WORK INSTRUCTION:
Across all entries below, how many lines include "plot"? Only the number, please.

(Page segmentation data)
= = = =
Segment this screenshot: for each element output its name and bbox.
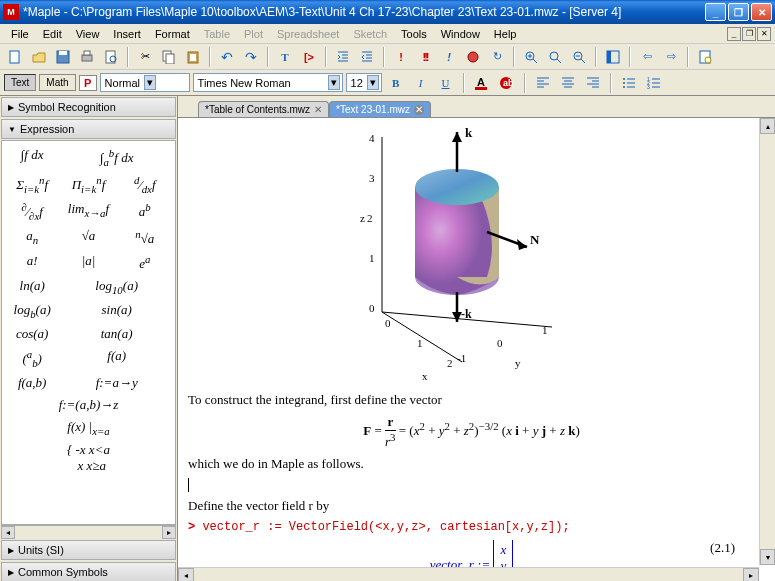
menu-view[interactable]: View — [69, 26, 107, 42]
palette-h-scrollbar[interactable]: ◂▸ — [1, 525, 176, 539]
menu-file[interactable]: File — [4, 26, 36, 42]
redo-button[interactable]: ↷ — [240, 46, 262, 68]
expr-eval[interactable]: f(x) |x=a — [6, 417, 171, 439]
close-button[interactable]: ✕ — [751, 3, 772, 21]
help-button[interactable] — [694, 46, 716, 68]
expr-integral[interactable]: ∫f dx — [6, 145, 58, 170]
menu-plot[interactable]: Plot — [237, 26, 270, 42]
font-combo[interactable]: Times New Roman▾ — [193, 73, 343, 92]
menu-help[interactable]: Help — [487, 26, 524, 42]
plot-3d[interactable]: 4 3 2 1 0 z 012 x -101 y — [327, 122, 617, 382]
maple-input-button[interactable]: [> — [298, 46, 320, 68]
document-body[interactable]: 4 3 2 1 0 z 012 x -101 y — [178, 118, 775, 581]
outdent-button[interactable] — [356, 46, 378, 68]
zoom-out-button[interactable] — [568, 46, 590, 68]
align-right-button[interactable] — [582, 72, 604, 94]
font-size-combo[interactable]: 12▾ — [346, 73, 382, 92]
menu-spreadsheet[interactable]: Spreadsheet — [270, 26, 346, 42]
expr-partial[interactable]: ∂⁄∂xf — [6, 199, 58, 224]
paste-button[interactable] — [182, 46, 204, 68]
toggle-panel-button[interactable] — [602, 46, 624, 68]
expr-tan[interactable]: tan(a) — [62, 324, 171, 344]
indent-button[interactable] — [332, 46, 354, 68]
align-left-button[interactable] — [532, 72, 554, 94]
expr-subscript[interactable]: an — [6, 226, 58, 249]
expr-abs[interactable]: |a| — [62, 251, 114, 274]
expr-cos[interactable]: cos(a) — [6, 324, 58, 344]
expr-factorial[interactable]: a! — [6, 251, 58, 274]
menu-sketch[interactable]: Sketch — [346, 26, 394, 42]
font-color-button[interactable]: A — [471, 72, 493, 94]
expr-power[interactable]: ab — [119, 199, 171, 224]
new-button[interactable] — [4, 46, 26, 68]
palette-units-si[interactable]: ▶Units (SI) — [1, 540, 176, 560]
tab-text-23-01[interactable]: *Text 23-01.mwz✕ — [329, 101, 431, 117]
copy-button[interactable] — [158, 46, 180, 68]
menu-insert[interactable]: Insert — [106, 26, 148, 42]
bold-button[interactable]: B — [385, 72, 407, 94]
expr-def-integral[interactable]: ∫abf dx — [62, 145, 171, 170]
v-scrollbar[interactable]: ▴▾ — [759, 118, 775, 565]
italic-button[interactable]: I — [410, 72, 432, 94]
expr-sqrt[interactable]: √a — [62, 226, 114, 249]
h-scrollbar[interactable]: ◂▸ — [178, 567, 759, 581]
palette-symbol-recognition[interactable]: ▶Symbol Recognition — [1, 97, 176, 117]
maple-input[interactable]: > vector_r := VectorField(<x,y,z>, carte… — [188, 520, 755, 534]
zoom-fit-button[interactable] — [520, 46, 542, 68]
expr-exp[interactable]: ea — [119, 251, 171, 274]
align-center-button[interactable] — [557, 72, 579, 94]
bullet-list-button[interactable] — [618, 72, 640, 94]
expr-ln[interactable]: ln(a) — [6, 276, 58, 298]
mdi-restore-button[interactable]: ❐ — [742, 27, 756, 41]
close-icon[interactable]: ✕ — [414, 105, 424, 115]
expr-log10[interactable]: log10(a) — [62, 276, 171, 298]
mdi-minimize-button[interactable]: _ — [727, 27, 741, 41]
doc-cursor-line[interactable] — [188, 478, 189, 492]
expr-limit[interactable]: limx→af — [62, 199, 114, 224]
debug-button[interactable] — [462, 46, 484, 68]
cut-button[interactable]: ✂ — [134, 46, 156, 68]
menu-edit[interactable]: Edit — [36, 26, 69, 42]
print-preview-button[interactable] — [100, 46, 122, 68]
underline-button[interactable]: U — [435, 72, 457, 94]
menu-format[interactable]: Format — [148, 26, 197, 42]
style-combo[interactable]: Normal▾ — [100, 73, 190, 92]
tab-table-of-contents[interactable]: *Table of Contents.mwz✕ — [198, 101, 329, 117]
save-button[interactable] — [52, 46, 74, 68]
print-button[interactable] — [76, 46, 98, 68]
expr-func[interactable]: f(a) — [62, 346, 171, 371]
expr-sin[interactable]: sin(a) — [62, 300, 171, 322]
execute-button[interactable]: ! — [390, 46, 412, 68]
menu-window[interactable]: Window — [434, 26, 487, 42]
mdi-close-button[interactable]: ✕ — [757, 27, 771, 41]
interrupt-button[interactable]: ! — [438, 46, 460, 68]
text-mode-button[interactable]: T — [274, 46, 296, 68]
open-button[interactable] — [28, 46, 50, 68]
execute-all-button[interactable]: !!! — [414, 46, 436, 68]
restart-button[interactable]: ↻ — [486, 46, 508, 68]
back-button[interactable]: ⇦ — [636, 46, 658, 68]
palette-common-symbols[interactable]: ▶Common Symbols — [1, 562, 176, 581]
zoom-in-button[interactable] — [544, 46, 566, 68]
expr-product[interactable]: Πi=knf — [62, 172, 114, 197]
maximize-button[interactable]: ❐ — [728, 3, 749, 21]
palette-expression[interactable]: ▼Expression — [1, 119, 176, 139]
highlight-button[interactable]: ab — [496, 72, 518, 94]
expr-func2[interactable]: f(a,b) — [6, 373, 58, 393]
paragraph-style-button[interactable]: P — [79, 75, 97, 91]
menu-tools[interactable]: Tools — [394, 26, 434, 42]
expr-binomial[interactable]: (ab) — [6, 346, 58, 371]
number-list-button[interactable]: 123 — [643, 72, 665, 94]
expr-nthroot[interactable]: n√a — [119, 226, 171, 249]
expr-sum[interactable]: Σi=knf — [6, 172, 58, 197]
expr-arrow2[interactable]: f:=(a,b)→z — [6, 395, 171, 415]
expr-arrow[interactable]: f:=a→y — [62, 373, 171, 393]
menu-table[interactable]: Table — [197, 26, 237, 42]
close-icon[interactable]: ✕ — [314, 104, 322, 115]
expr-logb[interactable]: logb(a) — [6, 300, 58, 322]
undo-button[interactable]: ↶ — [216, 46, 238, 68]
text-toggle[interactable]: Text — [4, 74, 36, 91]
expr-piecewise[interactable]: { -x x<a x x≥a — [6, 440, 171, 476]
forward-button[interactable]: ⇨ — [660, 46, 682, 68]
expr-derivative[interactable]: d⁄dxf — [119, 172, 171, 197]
= = = =
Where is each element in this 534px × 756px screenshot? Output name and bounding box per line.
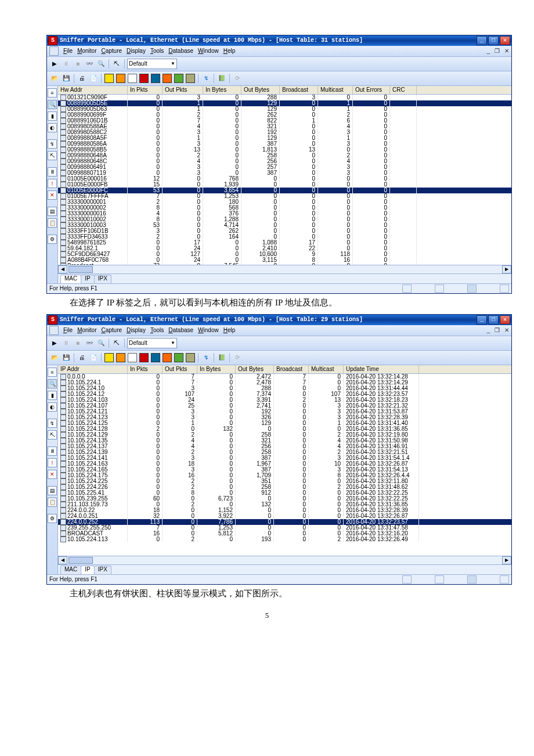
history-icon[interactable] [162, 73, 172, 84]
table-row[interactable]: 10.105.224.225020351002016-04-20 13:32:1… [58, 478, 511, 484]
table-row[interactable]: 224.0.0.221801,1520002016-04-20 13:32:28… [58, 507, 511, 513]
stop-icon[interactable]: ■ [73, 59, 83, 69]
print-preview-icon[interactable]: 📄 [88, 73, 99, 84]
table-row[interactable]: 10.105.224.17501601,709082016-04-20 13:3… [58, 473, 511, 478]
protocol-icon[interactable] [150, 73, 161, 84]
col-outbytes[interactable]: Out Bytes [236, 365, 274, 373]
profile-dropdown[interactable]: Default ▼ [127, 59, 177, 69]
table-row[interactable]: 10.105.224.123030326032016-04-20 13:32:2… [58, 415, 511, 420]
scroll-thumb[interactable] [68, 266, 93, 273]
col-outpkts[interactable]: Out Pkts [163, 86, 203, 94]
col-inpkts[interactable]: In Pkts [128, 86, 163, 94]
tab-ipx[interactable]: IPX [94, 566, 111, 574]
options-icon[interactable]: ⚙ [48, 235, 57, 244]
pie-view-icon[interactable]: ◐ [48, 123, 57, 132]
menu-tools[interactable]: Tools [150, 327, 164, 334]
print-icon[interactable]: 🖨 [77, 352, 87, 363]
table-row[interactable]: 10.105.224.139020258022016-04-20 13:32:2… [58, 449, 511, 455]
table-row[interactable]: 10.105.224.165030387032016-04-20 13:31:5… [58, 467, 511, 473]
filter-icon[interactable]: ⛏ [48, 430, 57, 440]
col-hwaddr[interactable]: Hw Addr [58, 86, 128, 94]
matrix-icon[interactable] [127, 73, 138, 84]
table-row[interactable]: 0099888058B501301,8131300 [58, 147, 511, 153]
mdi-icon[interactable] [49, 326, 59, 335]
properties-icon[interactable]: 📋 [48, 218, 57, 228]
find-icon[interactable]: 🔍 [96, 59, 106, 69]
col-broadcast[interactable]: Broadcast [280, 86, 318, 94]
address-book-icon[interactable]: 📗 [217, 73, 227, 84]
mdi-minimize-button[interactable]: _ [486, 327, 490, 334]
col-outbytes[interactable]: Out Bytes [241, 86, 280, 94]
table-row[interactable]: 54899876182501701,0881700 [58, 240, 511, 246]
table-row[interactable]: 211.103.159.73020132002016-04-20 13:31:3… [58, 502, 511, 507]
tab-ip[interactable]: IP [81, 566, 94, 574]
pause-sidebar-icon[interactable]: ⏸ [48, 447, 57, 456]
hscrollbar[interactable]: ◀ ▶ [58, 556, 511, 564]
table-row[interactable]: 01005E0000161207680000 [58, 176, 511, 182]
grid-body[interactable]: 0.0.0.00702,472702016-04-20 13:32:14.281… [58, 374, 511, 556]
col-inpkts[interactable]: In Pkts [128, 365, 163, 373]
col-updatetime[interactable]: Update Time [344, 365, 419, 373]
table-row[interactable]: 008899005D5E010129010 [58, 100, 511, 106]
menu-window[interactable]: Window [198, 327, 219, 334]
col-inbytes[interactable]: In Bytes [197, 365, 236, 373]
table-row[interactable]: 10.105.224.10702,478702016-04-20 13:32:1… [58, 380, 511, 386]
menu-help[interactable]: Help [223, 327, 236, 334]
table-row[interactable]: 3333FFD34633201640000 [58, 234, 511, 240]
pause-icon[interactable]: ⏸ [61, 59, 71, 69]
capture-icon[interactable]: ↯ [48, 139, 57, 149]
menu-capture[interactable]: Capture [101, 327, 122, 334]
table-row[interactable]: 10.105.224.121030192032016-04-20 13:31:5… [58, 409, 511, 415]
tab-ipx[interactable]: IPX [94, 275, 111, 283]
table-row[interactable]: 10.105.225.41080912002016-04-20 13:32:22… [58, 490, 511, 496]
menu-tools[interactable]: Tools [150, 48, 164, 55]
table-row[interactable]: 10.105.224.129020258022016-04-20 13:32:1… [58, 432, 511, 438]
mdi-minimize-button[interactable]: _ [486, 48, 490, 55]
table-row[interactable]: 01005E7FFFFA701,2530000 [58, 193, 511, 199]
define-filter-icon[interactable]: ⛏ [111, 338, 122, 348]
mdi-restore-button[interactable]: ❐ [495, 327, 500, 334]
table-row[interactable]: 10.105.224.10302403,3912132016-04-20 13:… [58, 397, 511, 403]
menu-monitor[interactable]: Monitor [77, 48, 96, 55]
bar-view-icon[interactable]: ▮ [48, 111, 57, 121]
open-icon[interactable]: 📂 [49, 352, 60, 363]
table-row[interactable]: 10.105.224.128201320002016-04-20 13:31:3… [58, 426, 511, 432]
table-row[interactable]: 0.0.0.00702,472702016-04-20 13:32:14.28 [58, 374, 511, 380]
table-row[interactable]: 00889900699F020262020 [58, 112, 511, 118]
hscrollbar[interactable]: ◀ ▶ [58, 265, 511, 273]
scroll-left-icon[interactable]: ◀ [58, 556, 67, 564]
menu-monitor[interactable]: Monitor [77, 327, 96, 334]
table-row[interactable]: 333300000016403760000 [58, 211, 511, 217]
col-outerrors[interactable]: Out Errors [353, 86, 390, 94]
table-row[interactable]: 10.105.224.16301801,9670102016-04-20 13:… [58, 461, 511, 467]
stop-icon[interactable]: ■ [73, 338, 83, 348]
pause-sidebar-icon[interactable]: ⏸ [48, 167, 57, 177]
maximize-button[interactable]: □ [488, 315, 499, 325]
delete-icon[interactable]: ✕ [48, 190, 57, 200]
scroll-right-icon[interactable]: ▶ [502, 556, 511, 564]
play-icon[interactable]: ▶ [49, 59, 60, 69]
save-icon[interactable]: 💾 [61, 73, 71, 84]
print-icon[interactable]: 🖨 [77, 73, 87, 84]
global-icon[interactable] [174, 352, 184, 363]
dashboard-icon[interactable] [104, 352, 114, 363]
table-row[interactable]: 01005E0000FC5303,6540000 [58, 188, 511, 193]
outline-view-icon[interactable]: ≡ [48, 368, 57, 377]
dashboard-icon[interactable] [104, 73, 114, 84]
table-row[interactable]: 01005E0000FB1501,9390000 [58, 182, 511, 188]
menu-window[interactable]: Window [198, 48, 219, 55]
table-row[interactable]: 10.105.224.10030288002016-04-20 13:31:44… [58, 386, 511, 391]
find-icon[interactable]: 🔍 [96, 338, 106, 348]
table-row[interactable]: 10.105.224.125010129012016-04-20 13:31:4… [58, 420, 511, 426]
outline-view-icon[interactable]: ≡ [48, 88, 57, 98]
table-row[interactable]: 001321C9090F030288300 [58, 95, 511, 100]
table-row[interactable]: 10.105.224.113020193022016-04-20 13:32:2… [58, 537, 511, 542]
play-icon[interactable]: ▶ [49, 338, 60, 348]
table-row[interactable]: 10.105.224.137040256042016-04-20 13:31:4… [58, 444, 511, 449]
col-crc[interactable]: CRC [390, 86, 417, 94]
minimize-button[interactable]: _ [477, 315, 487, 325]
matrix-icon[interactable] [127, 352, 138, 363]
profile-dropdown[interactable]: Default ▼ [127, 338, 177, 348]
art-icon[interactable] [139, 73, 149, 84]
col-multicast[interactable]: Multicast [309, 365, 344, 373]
= = = =
SOLUTION TO THE PROBLEM:
2